> **Task objective**
The copy must match the data word for word and contain no pictures.

Collected data entries:
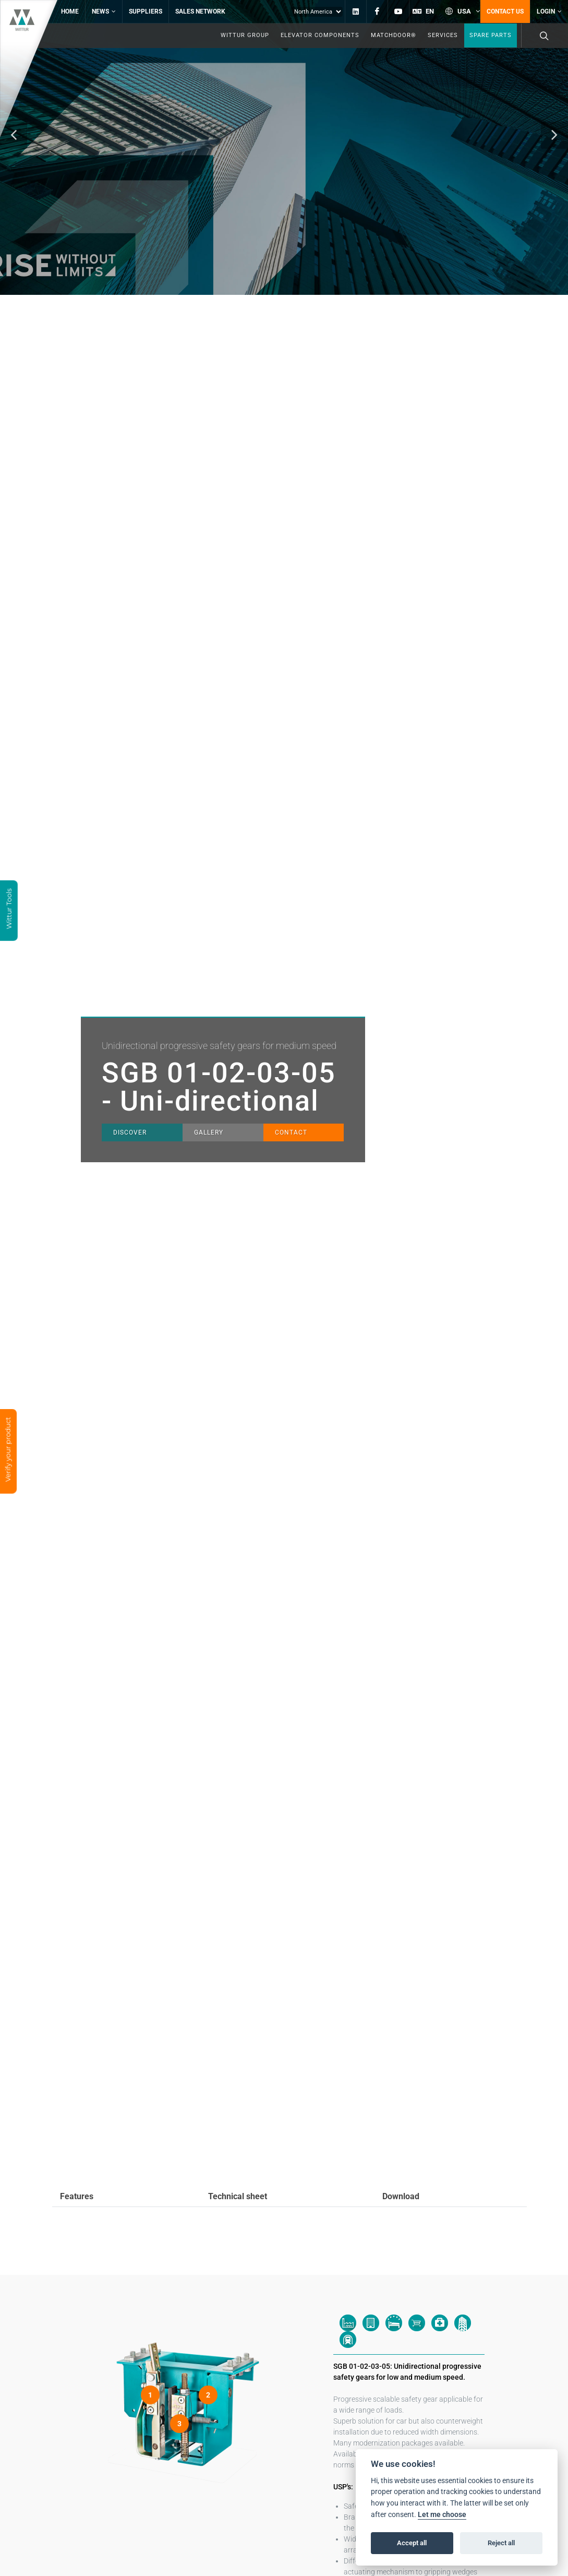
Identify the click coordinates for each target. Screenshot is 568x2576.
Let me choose (442, 2514)
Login (549, 11)
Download (400, 2196)
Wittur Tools (9, 909)
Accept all (412, 2543)
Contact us (505, 11)
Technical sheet (237, 2196)
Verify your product (8, 1450)
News (104, 11)
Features (76, 2196)
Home (70, 11)
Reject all (501, 2543)
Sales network (200, 11)
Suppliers (145, 11)
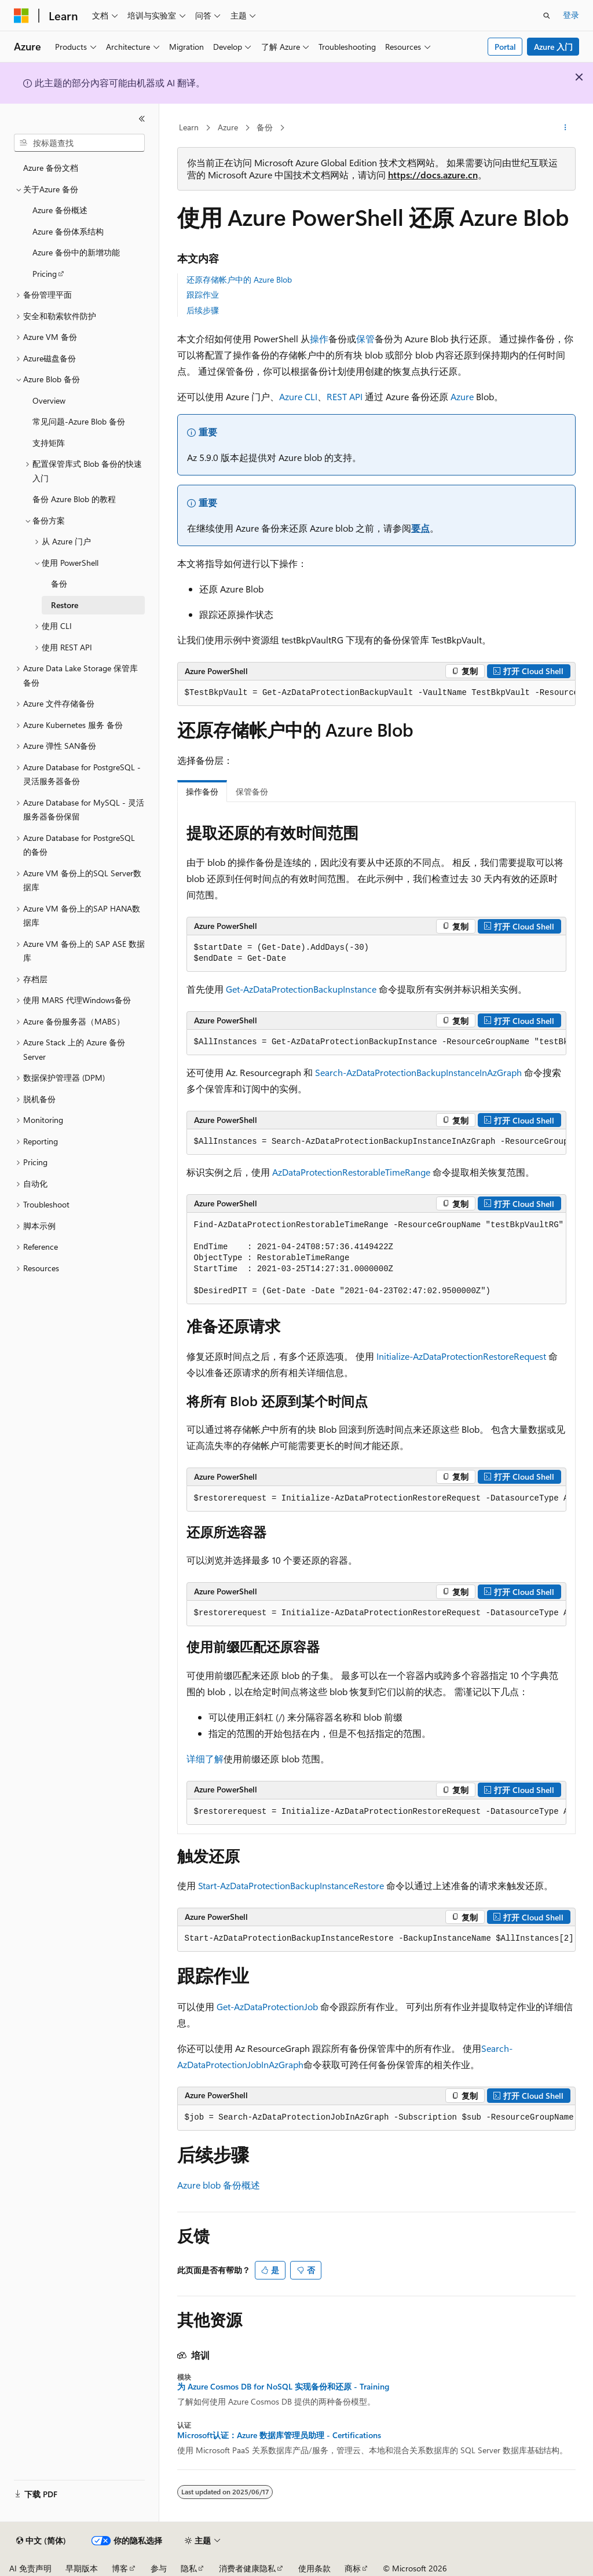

> **Completed task**
Identify the click coordinates for each target. Screenshot is 568x2576.
Let me choose (442, 2514)
Login (549, 11)
Download (400, 2196)
Wittur Tools (9, 909)
Accept all (412, 2543)
Contact us (505, 11)
Technical sheet (237, 2196)
Verify your product (8, 1450)
News (104, 11)
Features (76, 2196)
Home (70, 11)
Reject all (501, 2543)
Sales network (200, 11)
Suppliers (145, 11)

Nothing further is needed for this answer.